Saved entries
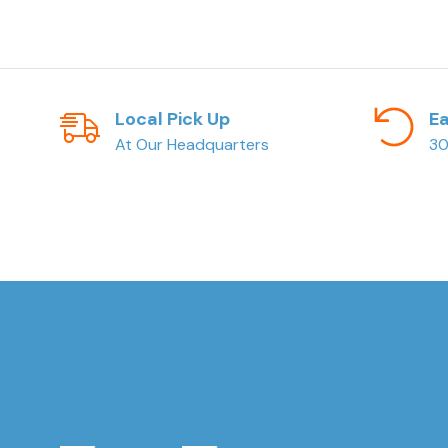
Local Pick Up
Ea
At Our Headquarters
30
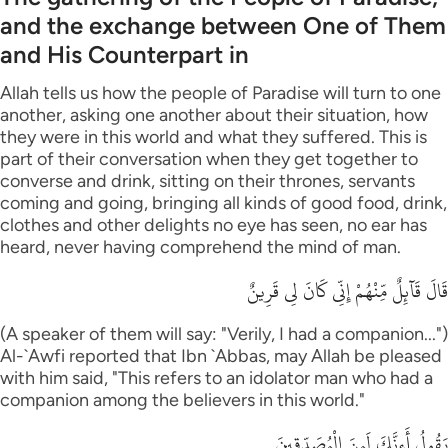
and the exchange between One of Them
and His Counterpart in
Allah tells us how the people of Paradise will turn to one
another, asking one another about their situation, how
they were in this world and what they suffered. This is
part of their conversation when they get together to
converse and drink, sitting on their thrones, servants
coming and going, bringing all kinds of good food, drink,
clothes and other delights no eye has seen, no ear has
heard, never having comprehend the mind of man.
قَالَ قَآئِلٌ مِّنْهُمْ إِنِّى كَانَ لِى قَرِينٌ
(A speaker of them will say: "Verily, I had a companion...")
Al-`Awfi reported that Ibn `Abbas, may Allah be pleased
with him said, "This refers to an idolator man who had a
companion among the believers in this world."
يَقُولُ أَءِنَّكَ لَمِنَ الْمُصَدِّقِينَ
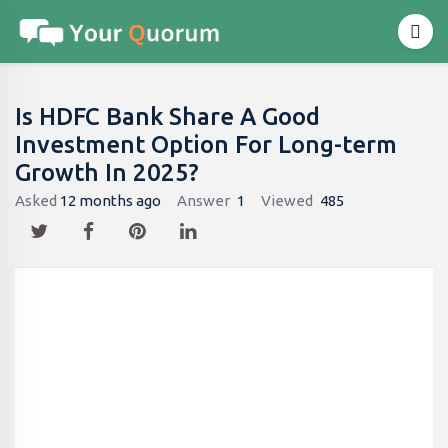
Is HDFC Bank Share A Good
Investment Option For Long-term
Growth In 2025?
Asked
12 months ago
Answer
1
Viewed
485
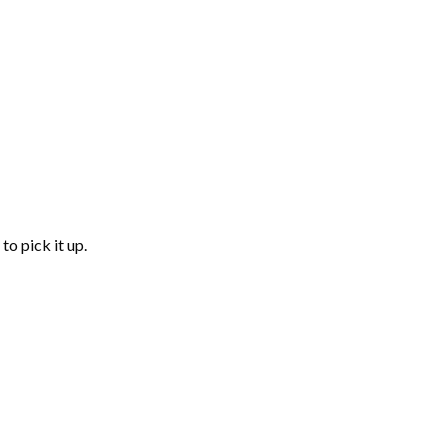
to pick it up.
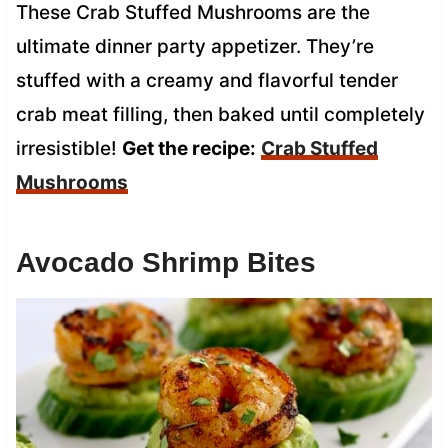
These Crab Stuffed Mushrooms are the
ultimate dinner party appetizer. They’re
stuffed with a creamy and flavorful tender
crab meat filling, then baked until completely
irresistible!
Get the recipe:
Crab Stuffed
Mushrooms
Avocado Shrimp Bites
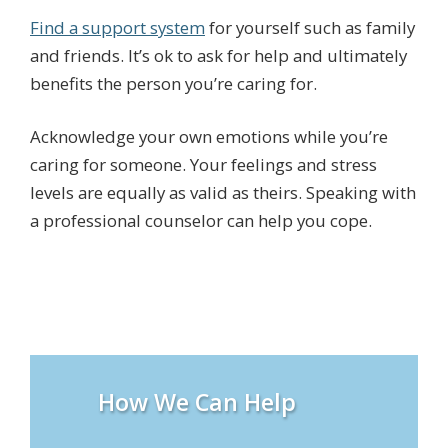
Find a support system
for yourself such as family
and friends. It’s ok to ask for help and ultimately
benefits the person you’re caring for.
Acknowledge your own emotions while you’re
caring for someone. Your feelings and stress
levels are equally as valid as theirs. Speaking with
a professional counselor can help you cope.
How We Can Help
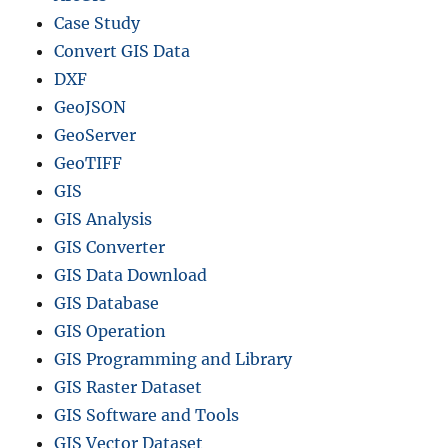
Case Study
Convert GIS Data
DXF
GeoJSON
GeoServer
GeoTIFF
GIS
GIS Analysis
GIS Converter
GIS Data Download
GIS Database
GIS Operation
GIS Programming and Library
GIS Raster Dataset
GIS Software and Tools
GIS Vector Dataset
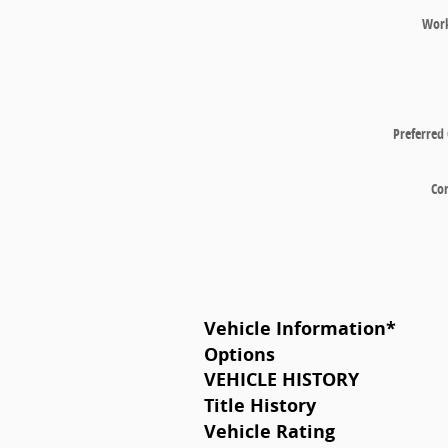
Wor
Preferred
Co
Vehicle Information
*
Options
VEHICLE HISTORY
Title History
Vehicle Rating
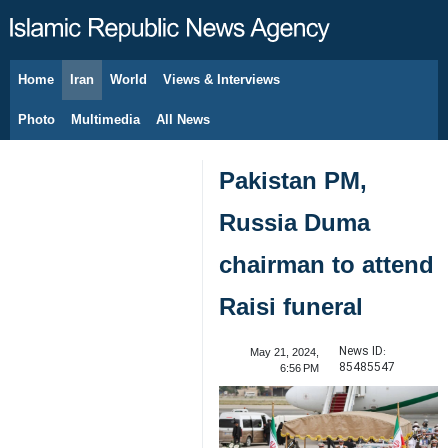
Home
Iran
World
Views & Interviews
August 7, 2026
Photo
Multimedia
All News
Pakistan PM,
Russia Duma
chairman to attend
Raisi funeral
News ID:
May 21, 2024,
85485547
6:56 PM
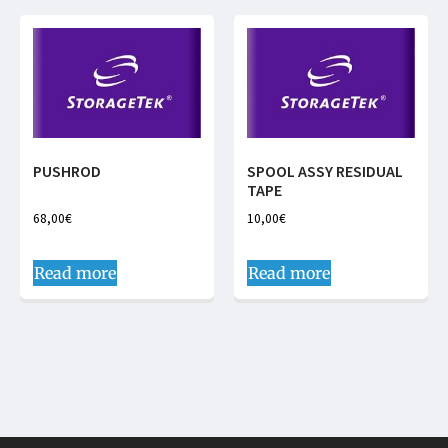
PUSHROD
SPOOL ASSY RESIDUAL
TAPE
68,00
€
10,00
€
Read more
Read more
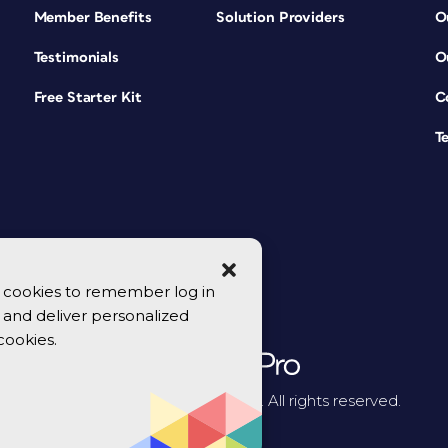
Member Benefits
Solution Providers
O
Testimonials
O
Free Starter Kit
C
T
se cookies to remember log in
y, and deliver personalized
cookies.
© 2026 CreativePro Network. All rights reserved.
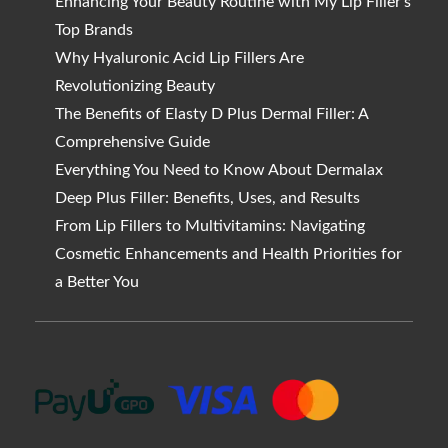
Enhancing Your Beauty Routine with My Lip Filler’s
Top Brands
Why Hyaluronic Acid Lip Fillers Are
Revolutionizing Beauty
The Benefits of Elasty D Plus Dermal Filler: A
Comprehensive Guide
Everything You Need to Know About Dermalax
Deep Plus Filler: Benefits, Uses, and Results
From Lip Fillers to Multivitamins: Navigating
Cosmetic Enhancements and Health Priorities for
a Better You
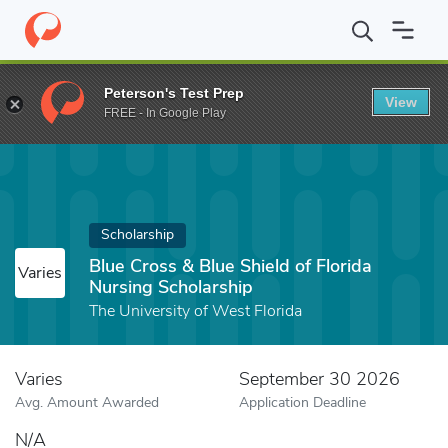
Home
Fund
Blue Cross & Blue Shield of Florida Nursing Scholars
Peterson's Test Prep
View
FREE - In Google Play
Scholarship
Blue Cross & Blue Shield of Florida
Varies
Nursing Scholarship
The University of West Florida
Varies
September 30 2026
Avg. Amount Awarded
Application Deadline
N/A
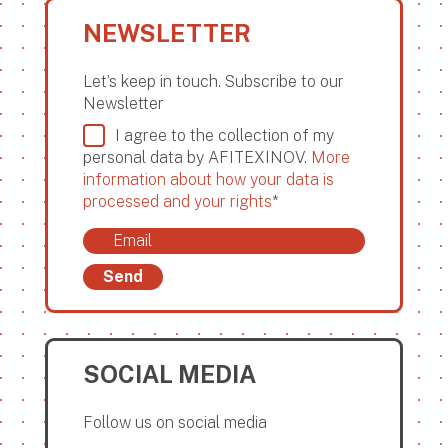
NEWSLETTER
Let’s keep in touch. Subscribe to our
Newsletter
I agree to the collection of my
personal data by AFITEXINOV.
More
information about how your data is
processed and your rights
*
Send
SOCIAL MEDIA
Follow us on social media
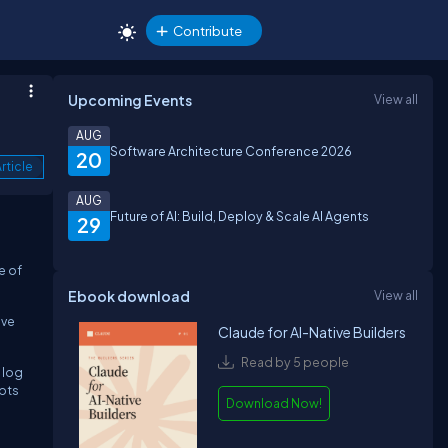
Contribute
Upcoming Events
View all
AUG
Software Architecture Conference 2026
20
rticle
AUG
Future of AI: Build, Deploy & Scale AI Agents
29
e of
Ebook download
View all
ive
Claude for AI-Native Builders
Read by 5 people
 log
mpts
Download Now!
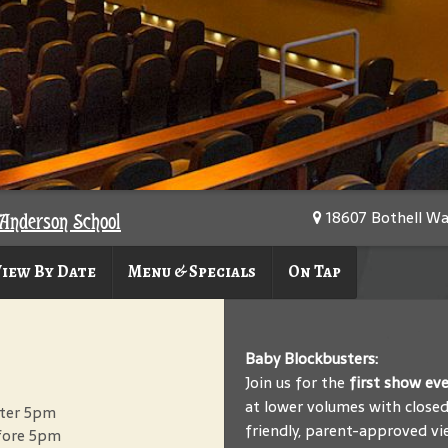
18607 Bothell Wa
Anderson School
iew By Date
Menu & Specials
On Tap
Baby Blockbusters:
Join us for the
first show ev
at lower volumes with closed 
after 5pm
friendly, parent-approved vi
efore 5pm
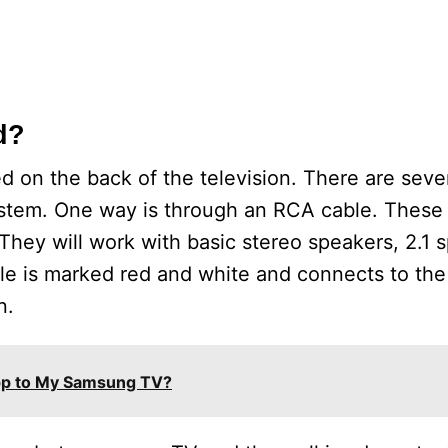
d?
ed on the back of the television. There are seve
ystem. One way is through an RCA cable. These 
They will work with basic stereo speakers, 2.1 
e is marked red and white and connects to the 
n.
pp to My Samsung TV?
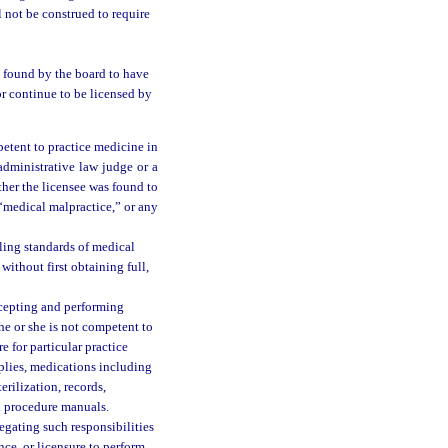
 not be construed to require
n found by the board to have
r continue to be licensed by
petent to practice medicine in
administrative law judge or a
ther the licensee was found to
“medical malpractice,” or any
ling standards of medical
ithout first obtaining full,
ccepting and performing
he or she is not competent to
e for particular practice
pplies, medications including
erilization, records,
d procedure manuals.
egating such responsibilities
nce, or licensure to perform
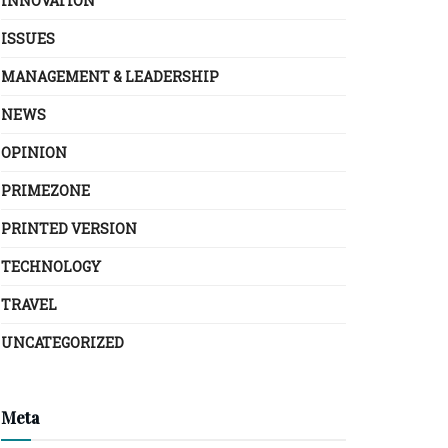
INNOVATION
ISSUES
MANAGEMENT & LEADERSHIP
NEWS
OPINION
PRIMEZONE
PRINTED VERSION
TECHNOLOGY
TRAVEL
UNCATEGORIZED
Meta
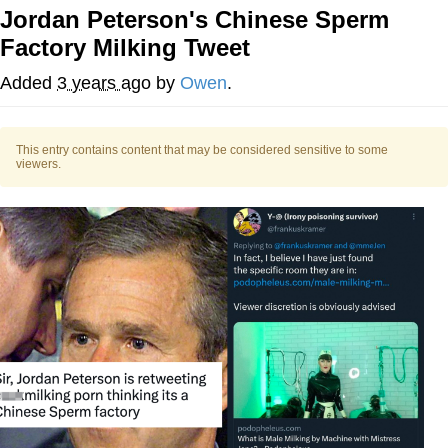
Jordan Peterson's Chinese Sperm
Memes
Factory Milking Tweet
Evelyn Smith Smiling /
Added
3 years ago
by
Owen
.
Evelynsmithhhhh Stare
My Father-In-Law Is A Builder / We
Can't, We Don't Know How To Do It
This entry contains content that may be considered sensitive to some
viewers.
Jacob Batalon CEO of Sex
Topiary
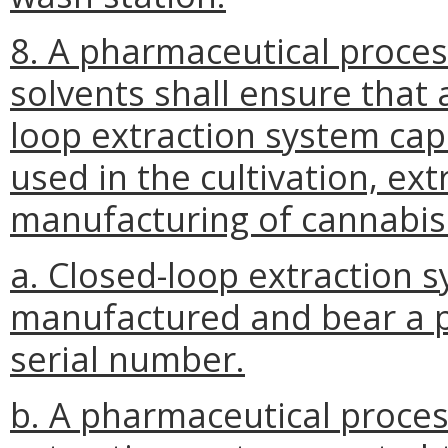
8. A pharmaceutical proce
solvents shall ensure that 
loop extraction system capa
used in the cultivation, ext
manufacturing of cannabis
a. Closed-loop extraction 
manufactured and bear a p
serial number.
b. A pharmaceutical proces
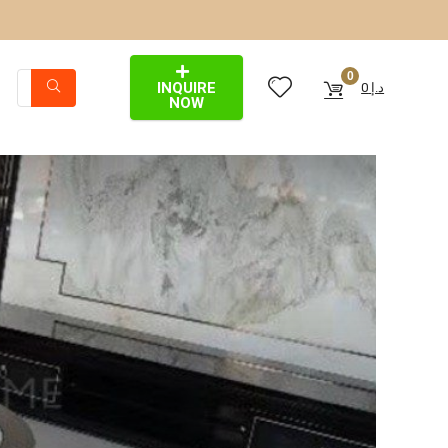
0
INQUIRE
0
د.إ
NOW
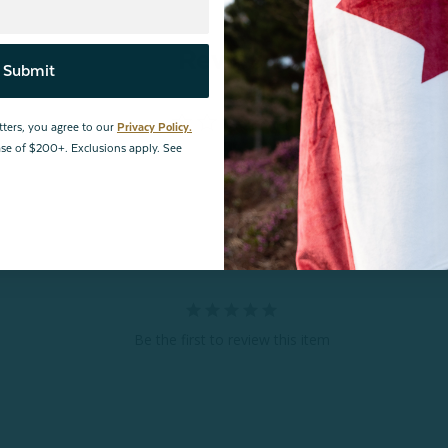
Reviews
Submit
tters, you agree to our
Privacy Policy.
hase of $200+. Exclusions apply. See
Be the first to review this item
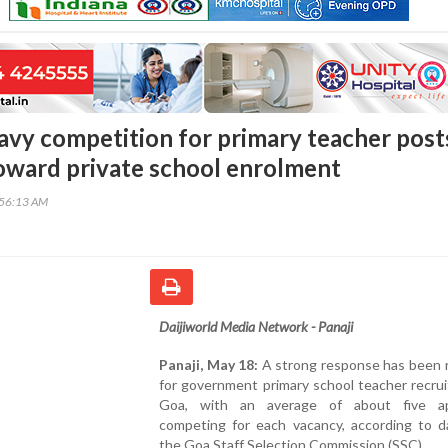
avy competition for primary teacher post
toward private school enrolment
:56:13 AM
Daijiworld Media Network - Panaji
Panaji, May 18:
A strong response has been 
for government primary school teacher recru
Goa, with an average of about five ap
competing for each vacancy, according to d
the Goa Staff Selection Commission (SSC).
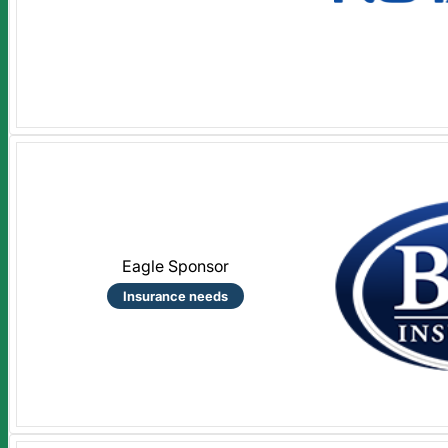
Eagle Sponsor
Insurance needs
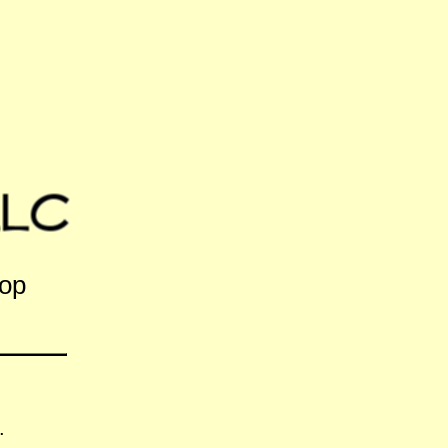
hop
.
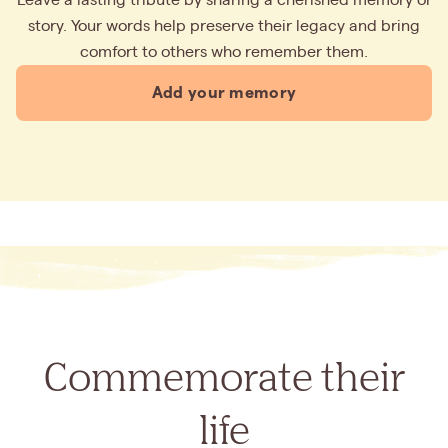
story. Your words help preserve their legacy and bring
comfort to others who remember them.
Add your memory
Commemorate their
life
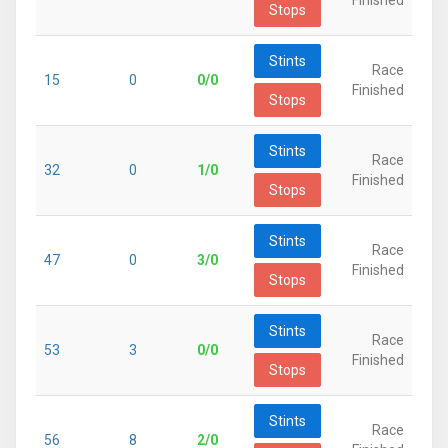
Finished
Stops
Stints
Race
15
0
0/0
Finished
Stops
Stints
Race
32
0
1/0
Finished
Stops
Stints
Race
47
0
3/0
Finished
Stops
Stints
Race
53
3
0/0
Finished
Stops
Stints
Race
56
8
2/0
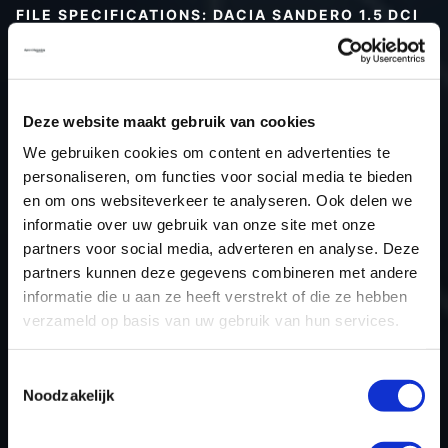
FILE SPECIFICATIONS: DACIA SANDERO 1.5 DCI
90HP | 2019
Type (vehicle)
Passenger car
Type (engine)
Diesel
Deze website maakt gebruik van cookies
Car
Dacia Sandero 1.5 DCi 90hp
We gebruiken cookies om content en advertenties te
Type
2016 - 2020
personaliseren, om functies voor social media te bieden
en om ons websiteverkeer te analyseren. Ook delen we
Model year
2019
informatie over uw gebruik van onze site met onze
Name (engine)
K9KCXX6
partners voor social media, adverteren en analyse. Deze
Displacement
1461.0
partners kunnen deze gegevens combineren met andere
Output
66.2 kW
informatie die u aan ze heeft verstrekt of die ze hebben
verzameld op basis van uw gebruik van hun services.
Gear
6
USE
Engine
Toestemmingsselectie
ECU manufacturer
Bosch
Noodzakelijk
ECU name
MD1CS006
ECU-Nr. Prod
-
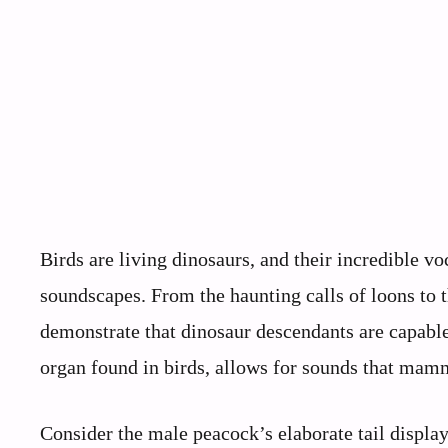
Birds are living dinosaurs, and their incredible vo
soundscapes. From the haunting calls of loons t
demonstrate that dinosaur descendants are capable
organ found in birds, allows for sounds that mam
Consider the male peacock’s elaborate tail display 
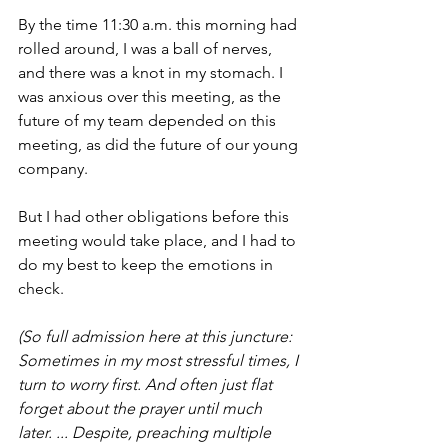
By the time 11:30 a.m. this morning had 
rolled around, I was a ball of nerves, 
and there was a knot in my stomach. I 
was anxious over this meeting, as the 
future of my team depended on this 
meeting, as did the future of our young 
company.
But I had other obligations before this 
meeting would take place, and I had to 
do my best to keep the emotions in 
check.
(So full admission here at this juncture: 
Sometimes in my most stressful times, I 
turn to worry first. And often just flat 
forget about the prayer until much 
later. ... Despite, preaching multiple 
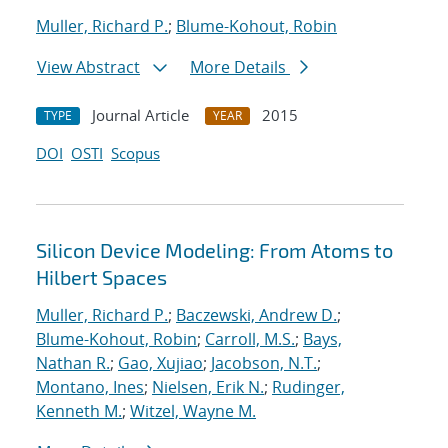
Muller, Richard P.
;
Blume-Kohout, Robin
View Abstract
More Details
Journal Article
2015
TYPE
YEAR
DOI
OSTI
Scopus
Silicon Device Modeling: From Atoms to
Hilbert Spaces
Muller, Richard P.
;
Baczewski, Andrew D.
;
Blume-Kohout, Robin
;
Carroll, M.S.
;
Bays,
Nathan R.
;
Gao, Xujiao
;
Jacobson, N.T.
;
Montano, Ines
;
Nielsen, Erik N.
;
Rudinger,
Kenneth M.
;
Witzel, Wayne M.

PROBLEM TO SOLVE → In the records above, locate the line containing "Sometimes in my most stressful times, I", then copy exactly that line and every line after it through the end, omitting pictures.

PROBLEM SOLUTION →
Sometimes in my most stressful times, I 
turn to worry first. And often just flat 
forget about the prayer until much 
later. ... Despite, preaching multiple 
Muller, Richard P.
;
Blume-Kohout, Robin
View Abstract
More Details
Journal Article
2015
TYPE
YEAR
DOI
OSTI
Scopus
Silicon Device Modeling: From Atoms to
Hilbert Spaces
Muller, Richard P.
;
Baczewski, Andrew D.
;
Blume-Kohout, Robin
;
Carroll, M.S.
;
Bays,
Nathan R.
;
Gao, Xujiao
;
Jacobson, N.T.
;
Montano, Ines
;
Nielsen, Erik N.
;
Rudinger,
Kenneth M.
;
Witzel, Wayne M.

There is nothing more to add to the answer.